L'après-midi ne fut pas plus calme: plusieurs conflits à régler dont un enfant qui "a été obligé" de lécher par terre. C'était soi-disant un jeu et il y tenait le rôle de l'esclave! Mais où vont-ils chercher tout ça ? A sept ans...

Une rencontre avec la chef de cuisine et un élève qui lui a manqué de respect et s'est permis de jouer au ballon et aux billes dans la cantine.

Une lettre à faire aux parents des enfants qui pratiquent la danse avec le conservatoire pour les sensibiliser sur le comportement désagréable de leur enfant.

Des coups de fils à passer aux parents des élèves qui n'auront pas musique ni cours d'arabe , les professeurs étant retenus dans les transports ou dans l'impossibilité de nous rejoindre.

Des comptes de coopérative à faire pour mettre à jour les différents versements de toutes les classes s'étant rendues au cinéma ces derniers jours.

Des conseils à notre intervenant de chorale pour réaliser son trombinoscope des élèves. etc...

Et enfin une bonne nouvelle: l'arrivée d'un intervenant d'anglais! Nous n'espérions plus ... Nos classes de CM2 et CE2 vont enfin pouvoir s'adonner aux joies des langues vivantes. en revanche aucune nouvelle du professeur d'allemand qui doit poursuivre avec les CM1 ce qui a été commencé l'an dernier. Elle est disponible depuis longtemps mais les budgets ne suivent pas...
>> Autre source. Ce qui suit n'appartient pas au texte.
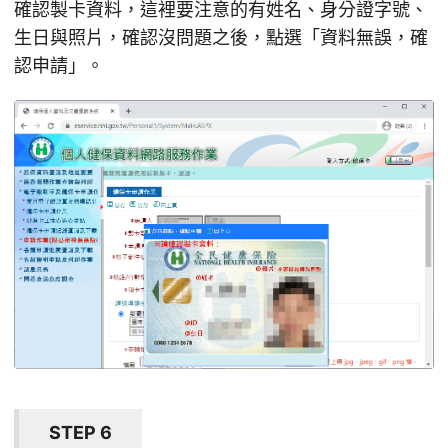
確認製卡資料，這裡要注意的有姓名、身分證字號、
生日與照片，確認沒問題之後，點選「資料無誤，確
認申請」。
STEP 6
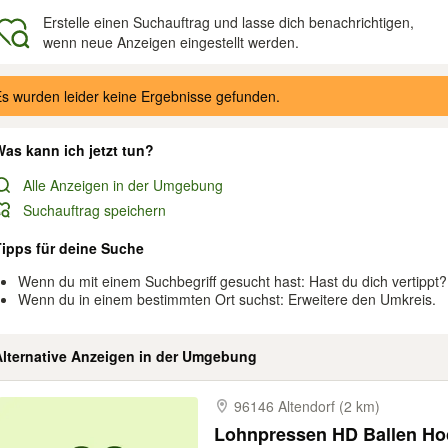
Erstelle einen Suchauftrag und lasse dich benachrichtigen,
wenn neue Anzeigen eingestellt werden.
gebnisse
s wurden leider keine Ergebnisse gefunden.
as kann ich jetzt tun?
Alle Anzeigen in der Umgebung
Suchauftrag speichern
Tipps für deine Suche
Wenn du mit einem Suchbegriff gesucht hast: Hast du dich vertippt?
Wenn du in einem bestimmten Ort suchst: Erweitere den Umkreis.
Alternative Anzeigen in der Umgebung
96146 Altendorf (2 km)
Lohnpressen HD Ballen Ho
La maman étant enfin arrivée, je vais pouvoir rentrer chez moi.

Posté par danledir à 18:49 - Commentaires [3] - Permalien [#]

Commentaires

    Je vois que vos journées sont toujours celles d'un fonctionnaire tel que se le représente l'imagerie populaire ...

    Au passage, c'est vraiment sympa de rester avec le gamin aussi tard ; j'en connais d'autres qui - toute opinion politique exclue - ne se donnerait pas cette peine, voire alerterait les services sociaux.
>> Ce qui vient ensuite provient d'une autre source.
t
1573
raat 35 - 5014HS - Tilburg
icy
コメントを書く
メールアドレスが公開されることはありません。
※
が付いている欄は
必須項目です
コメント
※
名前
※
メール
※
    Posté par @nna, samedi 17 novembre 2007 à 17:46
  • Pour avoir été confrontée à ce genre de situations, et dans ce cas, c'est l'instit 'de service' qui fait le boulot, pas le ou la dirlo, ce que j'en sais c'est que majoritairement nous rechignons toutes et tous à coller l'enfant au commissariat,
    D'abord pour le trauma que ça représente pour l'enfant.
    Ensuite parce que en préélem, selon les réglements en vigueur -qui changent plus ou moins- c'est censément le commissariat, enfin un représentant , qui doit venir chercher le gamin (le temps que ca se fasse) après âpres négociations avec diverses instances.
    Enfin pour les mêmes raisons que dites dans l'article, au niveau familial.
    Mais qu'est-ce que ça nous démange, lorsqu'on a soit-même son propre gamin à aller chercher, un rv qqpart, ses preps à faire et l'envie de s'crouler pour affronter la journée du lendemain, qu'est-ce que ça nous démange de mordre l'adulte qui arrive, le plus voeunt dans ces cas là, pas vraiment confondu en excuses, rapport au fait que beaucoup pensent que justement nous avons le temps hein....
    Il m'est arrivé, hors toute légalité, de ramener un gamin chez lui, manquant me faire agresser en parcourant la cité où il habitait.
    Il m'est arrivé de savoir des familles dire: "oh, on a commencé à dîner et on n'a pas vu qu'il n'était aps là, avant" (ben oui les gamins jouent dehors et ne sont appelés que pour le repas).
    Il m'est arrivé de menacer un adulte du commissariat la prochaine fois (oui ça devenait une habitude commode) m'entendre répondre précisément que lui, il avait du boulot.. enfin bref...alerter les services sociaux, justement, c'est ce qu'on fait en dernier dernier recours...

    Posté par mebahel, samedi 17 novembre 2007 à 18:44
  • Chez nous jeudi la journée a commencé par 1h10 de récréation dans le froid. Il nous manquait 8 enseignants (sur 14) et la directrice !!! Nous ne pouvions pas monter en classe...

    Pour ce qui est de rester avec les enfants le soir, je connais bien... Le plus tard a été à 18h45 l'année dernière... Cette année c'est 18h30. Chez nous, les parents ont tendance à oublier leurs enfants après l'étude !!!